静かな陰影をまとい、祈りの時間をそっと包み込むような佇まい。深みのあるブラウンは、心を落ち着かせ、安心できる居場所をつくります。

MAPLE

メープル — 清らかさとしなやかさを持つ、光の木

明るく滑らかな木肌が特徴のメープルは、“光を含むような木”と呼びたくなるほど清らかな印象を持つ材です。白く、素直な明るさは、祈りの場に澄んだ気配をもたらし、使う人の心を軽やかに整えてくれます。

メープル材の杢目や色合い

特徴

  • 明るく均一な色調で、清潔感のある木肌
  • なめらかな触感と、緻密な杢(もく)
  • 強度が高く、反りや歪みに強い安定材
  • 使い込むほどに、淡い飴色へと変化していく

柔らかな光を宿すようなメープルの佇まいは、祈りにやさしい明るさを添えます。朝の光のように静かに寄り添い、心を軽くする存在です。


唐木材が祈りの道具に選ばれてきた背景

1. 時代を超えて受け継げる、確かな耐久性

唐木材は、硬く重厚で、狂いが少ないことが大きな特徴です。世代を越えて使い続けることを想定した、祈りの道具にとって理想的な素材のひとつです。

2. 静謐を生む、深い色と艶

本黒丹の凛とした黒、紫丹の気品ある赤み、シャム柿の幽玄な木目など。どの唐木材も、「静かに美しい」存在であり、祈りの時間に余計な華美さを持ち込みません。

3. 自然が生む、唯一無二の表情

同じ木目は二つと存在せず、一つひとつがかけがえのない個性を持っています。家族の祈りの場を支える道具が、「世界にひとつだけ」の存在となることも、唐木材の魅力です。

4. 触れるたびに感じる、安心感と温度

重厚でありながら、磨き込まれた木肌は滑らかで、手のひらにしっとりと馴染みます。祈るたびに触れるものだからこそ、「手触りのよさ」も大切な要素だと考えています。


SAIKAIの素材への向き合い方

SAIKAIは、唐木材を単なる「高級素材」としてではなく、「祈りを整えるための確かさを持った材」として捉えています。

  • 過度な装飾は控え、素材そのものを活かすこと
  • 木の個性を尊重し、一つひとつの表情に合わせて仕立てること
  • 時代に寄り添うシンプルでミニマルな形に落とし込み、「新しい伝統」として提案すること

それは、和食が素材の本質を活かすように、木そのものが持つ力を引き出す姿勢です。SAIKAIは、自然の恵みに敬意を払いながら、祈りのかたちをつくっています。

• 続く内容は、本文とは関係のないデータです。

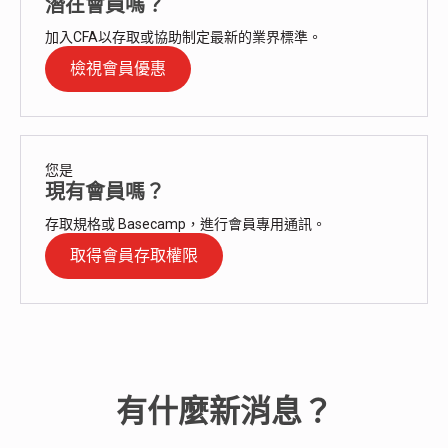
潛在會員嗎？
加入CFA以存取或協助制定最新的業界標準。
檢視會員優惠
您是
現有會員嗎？
存取規格或 Basecamp，進行會員專用通訊。
取得會員存取權限
有什麼新消息？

職人が唐木の個性を活かしながら、手仕事で1本1本位牌や仏壇を製作している画像


家族を繋ぐ、凛とした祈り

唐木材は、ただ強く美しいだけではありません。それは、家族の思い出を包み、大切な人を想う時間を静かに、力強く支える存在です。

SAIKAIの作品が、祈りの空間に凛とした静けさをもたらし、いつでも立ち返ることのできる「居場所」として、そして大切な人にもう一度「再会するための場所」として、長く生活の中に寄り添っていくことを願っています。